= Goal of the exercise =
Copy whichever lines of the data hold the word "July".

Stored data entries:
[Start of Attachment]
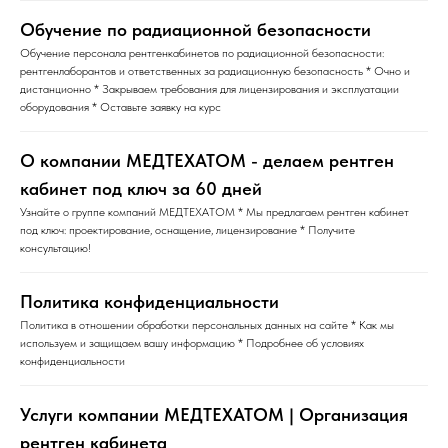
Обучение по радиационной безопасности
Обучение персонала рентгенкабинетов по радиационной безопасности:
рентгенлаборантов и ответственных за радиационную безопасность * Очно и
дистанционно * Закрываем требования для лицензирования и эксплуатации
оборудования * Оставьте заявку на курс
О компании МЕДТЕХАТОМ - делаем рентген
кабинет под ключ за 60 дней
Узнайте о группе компаний МЕДТЕХАТОМ * Мы предлагаем рентген кабинет
под ключ: проектирование, оснащение, лицензирование * Получите
консультацию!
Политика конфиденциальности
Политика в отношении обработки персональных данных на сайте * Как мы
используем и защищаем вашу информацию * Подробнее об условиях
конфиденциальности
Услуги компании МЕДТЕХАТОМ | Организация
рентген кабинета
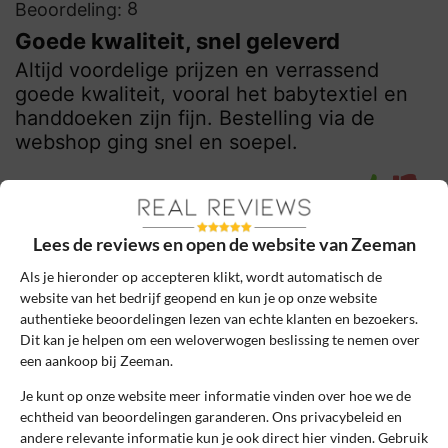
8
Beoordeling:
Goede kwaliteit, snel geleverd
Altijd voordelige prijzen en verrassend
goede kwaliteit, vooral het babytextiel en
handdoeken zijn fijn. Bestelling via de
webshop ging snel en soepel.
0
0
Review handmatig gecontroleerd en goedgekeurd.
Lees de reviews en open de website van Zeeman
Bekijk ons beleid
Als je hieronder op accepteren klikt, wordt automatisch de
Reageer
website van het bedrijf geopend en kun je op onze website
authentieke beoordelingen lezen van echte klanten en bezoekers.
Dit kan je helpen om een weloverwogen beslissing te nemen over
tijmen
6 april 2021, 14:31
een aankoop bij Zeeman.
Je kunt op onze website meer informatie vinden over hoe we de
echtheid van beoordelingen garanderen. Ons privacybeleid en
10
Beoordeling:
andere relevante informatie kun je ook direct hier vinden. Gebruik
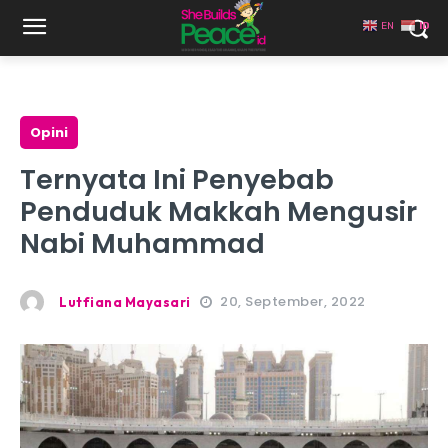
EN
ID
Opini
Ternyata Ini Penyebab
Penduduk Makkah Mengusir
Nabi Muhammad
20, September, 2022
Lutfiana Mayasari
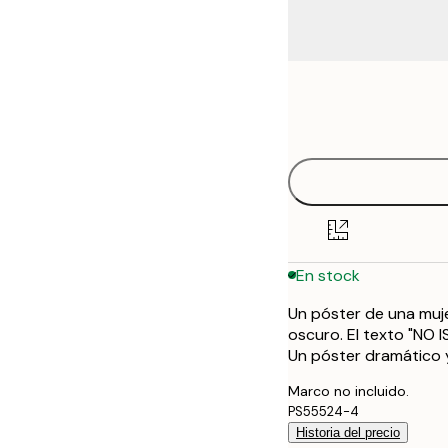
Frame
21x30 cm
options
30x40 cm
40x50 cm
50x70 cm
En stock
70x100 cm
Un póster de una muj
100x150 cm
oscuro. El texto "NO 
Un póster dramático
Marco no incluido.
PS55524-4
Historia del precio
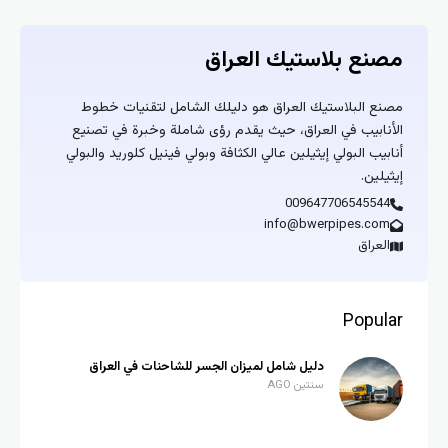
مصنع بلاستيك العراق
مصنع البلاستيك العراق هو دليلك الشامل لتقنيات خطوط
الأنابيب في العراق، حيث يقدم رؤى شاملة وخبرة في تصنيع
أنابيب البولي إيثيلين عالي الكثافة وبولي فينيل كلوريد والبولي
إيثيلين.
009647706545544
info@bwerpipes.com
العراق
Popular
دليل شامل لميزان الجسر للشاحنات في العراق
سنتين AGO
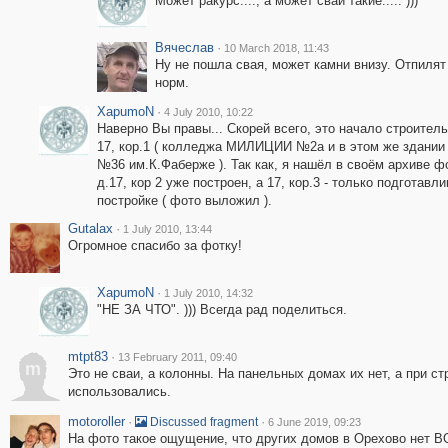
Может ракурс...., а может сваи такие..... )))
Вячеслав
·
10 March 2018, 11:43
Ну не пошла свая, может камни внизу. Отпилят
норм.
XapumoN
·
4 July 2010, 10:22
Наверно Вы правы... Скорей всего, это начало строител
17, кор.1 ( колледжа МИЛИЦИИ №2а и в этом же здании
№36 им.К.Фаберже ). Так как, я нашёл в своём архиве ф
д.17, кор 2 уже построен, а 17, кор.3 - только подготавли
постройке ( фото выложил ).
Gutalax
·
1 July 2010, 13:44
Огромное спасибо за фотку!
XapumoN
·
1 July 2010, 14:32
"НЕ ЗА ЧТО". ))) Всегда рад поделиться.
mtpt83
·
13 February 2011, 09:40
m
Это не сваи, а колонны. На панельных домах их нет, а при ст
использовались.
motoroller
·
·
Discussed fragment
6 June 2019, 09:23
На фото такое ощущение, что других домов в Орехово нет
[End of Attachment]
= Response below =
4 July 2010, 10:22
1 July 2010, 13:44
1 July 2010, 14:32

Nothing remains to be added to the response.